Tuesday, June 7, 2011


Drink Ribera

American wine drinkers sometimes find wines from other countries a little hard to navigate.  The labels are written in languages you may not understand, using terminology you may not be familiar with even if you speak the language.  That's why it's a good idea to pursue opportunities to expand your knowledge of wine the world over.

Los Angeles was treated to the Drink Ribera Workshop recently.  The event spotlighted the wines of the Spanish wine region Ribera del Duero on May 2, 2011 at SLS Hotel at Beverly Hills.  There were not an extraordinary number of wineries - bodegas - represented, but the turnout was good and the tasters seemed to enjoy the wines quite a bit.

Immersing yourself in the wines of other countries at events like Drink Ribera is the best way I know to become more familiar with these wines and expand your knowledge base.

The event had one facet which I have not noticed at other wine shows presenting wines from other countries in America.  In addition to the tables for each winery that already has representation in the U.S., there was a large table with bottles from wineries seekingrepresentation.  There were some importers tasting and discussing the wines, and I hope some struggling Ribera winemakers end up with American distribution as a result.

Ribera del Duero is located in Spain’s northern plateau, about an hour and a half from Madrid.  The region is about 71 miles long and 22 miles wide and covers four provinces of Castilla y León - Burgos, Segovia, Soria and Valladolid.  Ribera - meaning "river bank" - lies along the Duero River Valley.  Ribera benefits from the great diversity of the soils on both banks of the river.

The average altitude of the vineyards in Ribera is 2750 feet, with some at over 3000 feet above sea level.  The area has dry summers in which temperatures can reach over 100 degrees Fahrenheit and long harsh winters that can send the temperature down to below zero.  Ribera only gets an average of 17 inches of rain per year.  Winemaking in Ribera dates back 2,000 years.

The short growing season of Ribera del Duero, combined with the diverse soils and modest rainfall make Ribera a good place to make wine of rich intensity.  Ribera's main grape - Tempranillo - is an early ripening grape well suited for the conditions there.

Wines produced in Ribera del Duero fall under several designations:

Joven - No oak is used in producing Jovan wines, which are typically fruity and intended for immediate consumption.

Crianza - These are aged for two years with a minimum of twelve months in oak barrels.

Reserva - Aged three years with a minimum of twelve months in oak barrels.

Gran Reserva - These wines are made in select vintage years only.
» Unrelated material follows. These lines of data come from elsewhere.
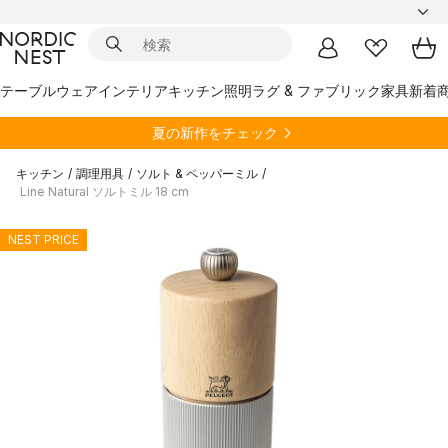
テーブルウェア
インテリア
キッチン
照明
ラグ & ファブリック
家具
新着
夏の新作をチェック
キッチン
/
調理用具
/
ソルト & ペッパーミル
/
Line Natural ソルトミル 18 cm
NEST PRICE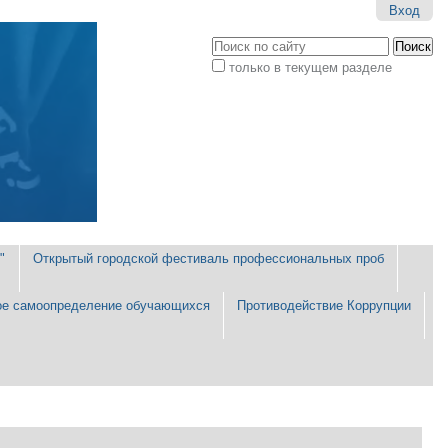
Вход
Поиск
только в текущем разделе
Расширенный
поиск
"
Открытый городской фестиваль профессиональных проб
е самоопределение обучающихся
Противодействие Коррупции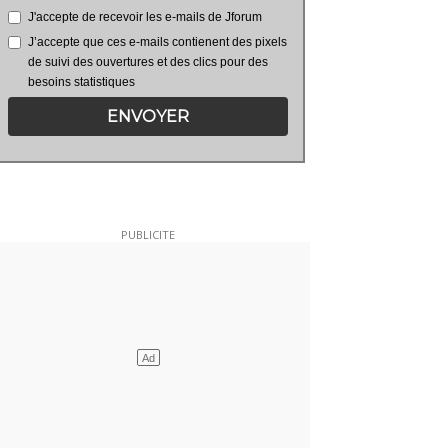
J'accepte de recevoir les e-mails de Jforum
J’accepte que ces e-mails contienent des pixels
de suivi des ouvertures et des clics pour des
besoins statistiques
ENVOYER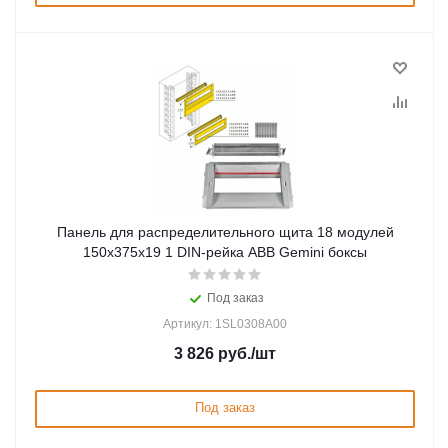
Панель для распределительного щита 18 модулей
150x375x19 1 DIN-рейка ABB Gemini боксы
Под заказ
Артикул: 1SL0308A00
3 826
руб.
/шт
Под заказ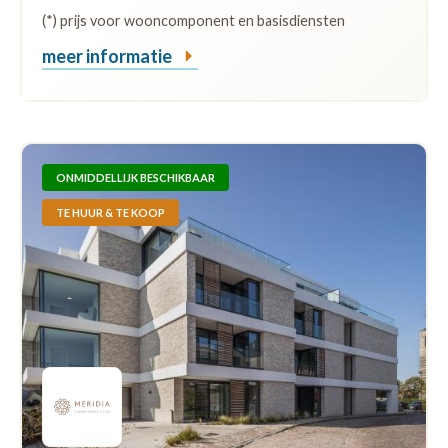
(*) prijs voor wooncomponent en basisdiensten
meer informatie
ONMIDDELLIJK BESCHIKBAAR
TE HUUR & TE KOOP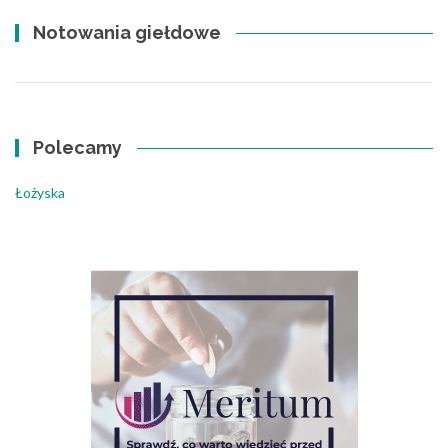
Notowania giełdowe
Polecamy
Łożyska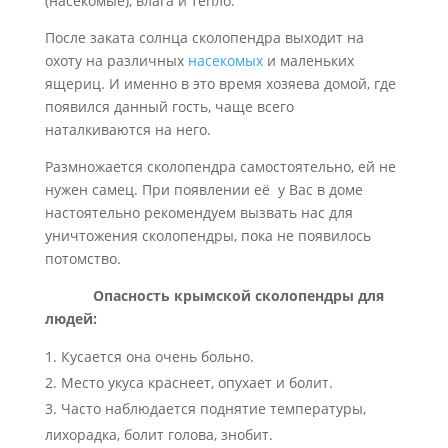
(насекомые), влага и тепло.
После заката солнца сколопендра выходит на
охоту на различных
насекомых
и маленьких
ящериц. И именно в это время хозяева домой, где
появился данный гость, чаще всего
наталкиваются на него.
Размножается сколопендра самостоятельно, ей не
нужен самец. При появлении её у Вас в доме
настоятельно рекомендуем вызвать нас для
уничтожения сколопендры, пока не появилось
потомство.
Опасность крымской сколопендры для
людей:
Кусается она очень больно.
Место укуса краснеет, опухает и болит.
Часто наблюдается поднятие температуры,
лихорадка, болит голова, знобит.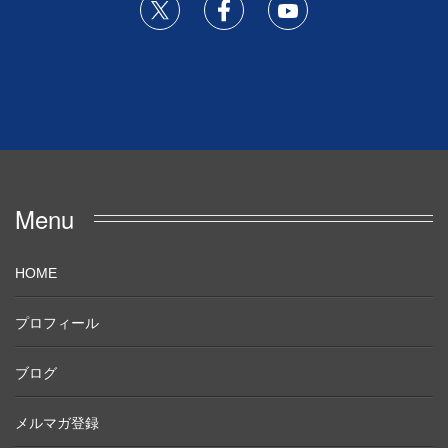
Menu
HOME
プロフィール
ブログ
メルマガ登録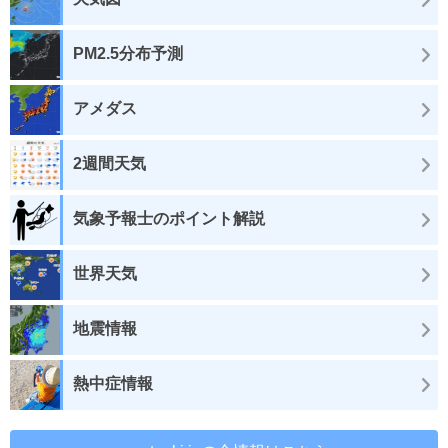
PM2.5分布予測
アメダス
2週間天気
気象予報士のポイント解説
世界天気
地震情報
熱中症情報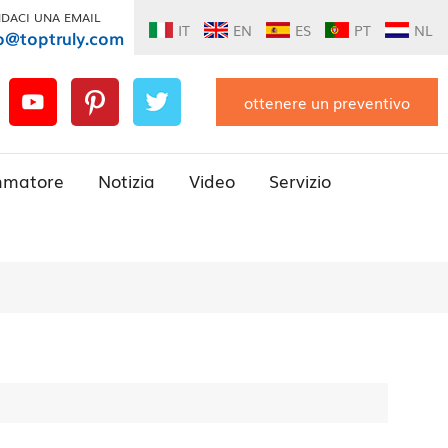
DACI UNA EMAIL
IT
EN
ES
PT
NL
o@toptruly.com
ottenere un preventivo
mmatore
Notizia
Video
Servizio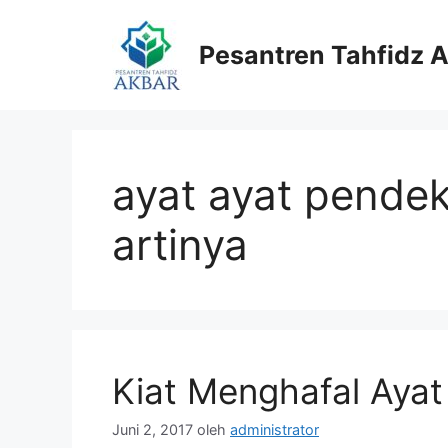
Langsung
ke
Pesantren Tahfidz 
isi
ayat ayat pendek
artinya
Kiat Menghafal Ayat
Juni 2, 2017
oleh
administrator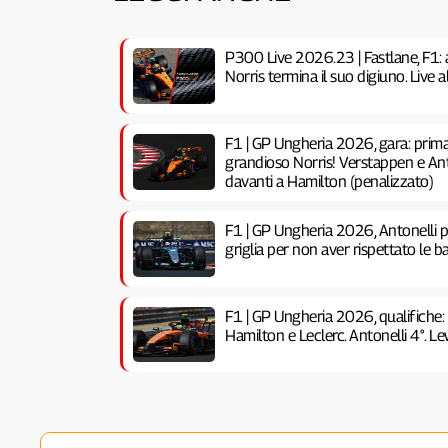
P300 Live 2026.23 | Fastlane, F1: 
Norris termina il suo digiuno. Live
F1 | GP Ungheria 2026, gara: prima 
grandioso Norris! Verstappen e Anto
davanti a Hamilton (penalizzato)
F1 | GP Ungheria 2026, Antonelli pe
griglia per non aver rispettato le ba
F1 | GP Ungheria 2026, qualifiche:
Hamilton e Leclerc. Antonelli 4°. Lew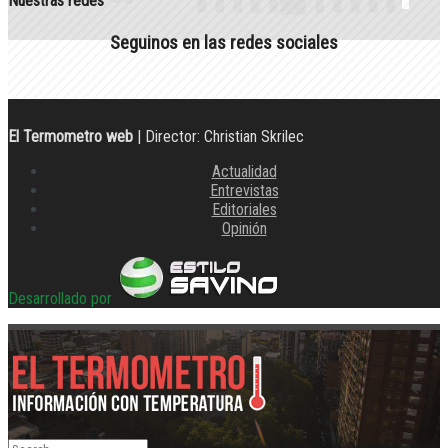
Nuestras redes
Seguinos en las redes sociales
El Termometro web
| Director: Christian Skrilec
Actualidad
Entrevistas
Editoriales
Opinión
Desarrollado por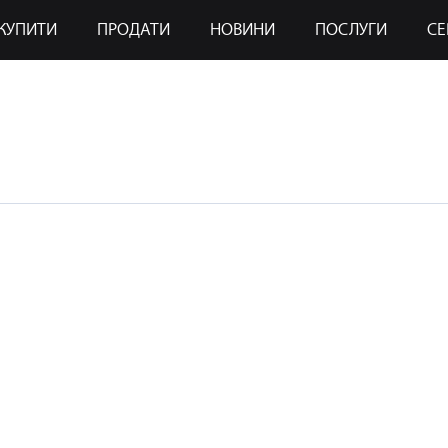
КУПИТИ
ПРОДАТИ
НОВИНИ
ПОСЛУГИ
СЕ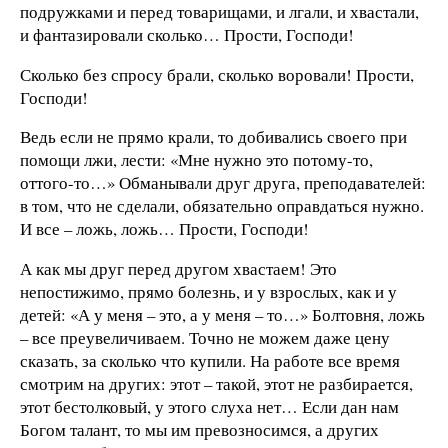
подружками и перед товарищами, и лгали, и хвастали,
и фантазировали сколько… Прости, Господи!
Сколько без спросу брали, сколько воровали! Прости,
Господи!
Ведь если не прямо крали, то добивались своего при
помощи лжи, лести: «Мне нужно это потому-то,
оттого-то…» Обманывали друг друга, преподавателей:
в том, что не сделали, обязательно оправдаться нужно.
И все – ложь, ложь… Прости, Господи!
А как мы друг перед другом хвастаем! Это
непостижимо, прямо болезнь, и у взрослых, как и у
детей: «А у меня – это, а у меня – то…» Болтовня, ложь
– все преувеличиваем. Точно не можем даже цену
сказать, за сколько что купили. На работе все время
смотрим на других: этот – такой, этот не разбирается,
этот бестолковый, у этого слуха нет… Если дан нам
Богом талант, то мы им превозносимся, а других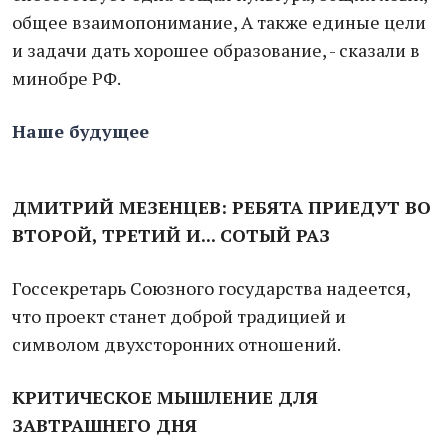
общее взаимопонимание, А также единые цели
и задачи дать хорошее образование, - сказали в
минобре РФ.
Наше будущее
ДМИТРИЙ МЕЗЕНЦЕВ: РЕБЯТА ПРИЕДУТ ВО
ВТОРОЙ, ТРЕТИЙ И... СОТЫЙ РАЗ
Госсекретарь Союзного государства надеется,
что проект станет доброй традицией и
символом двухсторонних отношений.
КРИТИЧЕСКОЕ МЫШЛЕНИЕ ДЛЯ
ЗАВТРАШНЕГО ДНЯ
They are aged a minimum of five years with twenty-four months in oak barrels minimum followed by additional bottle aging.

Rosado - Rosé wines are fermented without the skin of the grape and are available shortly after the harvest.

Here are five favorites I sampled at the Drink Ribera Workshop:

Bodega San Roque de la Encina
Monte Pinadillo Crianza 2007 - Imported by Luxe Vintages, this is a very dry Tempranillo, loaded with spices and big fruit flavors.

Bodegas y Vinedos Ortega Fournier, S.L.
Alpha Spiga 2004 - Distributed by Henry Wine Group, the grapes for this wine were taken from 70-year-old vines.  It has received 90+ ratings from critics.

Protos Bodega Ribera Duero de Penafiel, S.L.
Reserva 2005 - Imported by Winebow, this is a star of their lineup.  It's easy to taste why, with a candy-like nose and palate.

Vega Real
Crianza 2007 - Imported by New Age Imports, there are tons of spices in this one.

Vina Gourmaz
Tempranillo 2009 - Imported by Classical Wines from Spain, this was my favorite.  Beautiful blackberry and raspberry flavors dominate.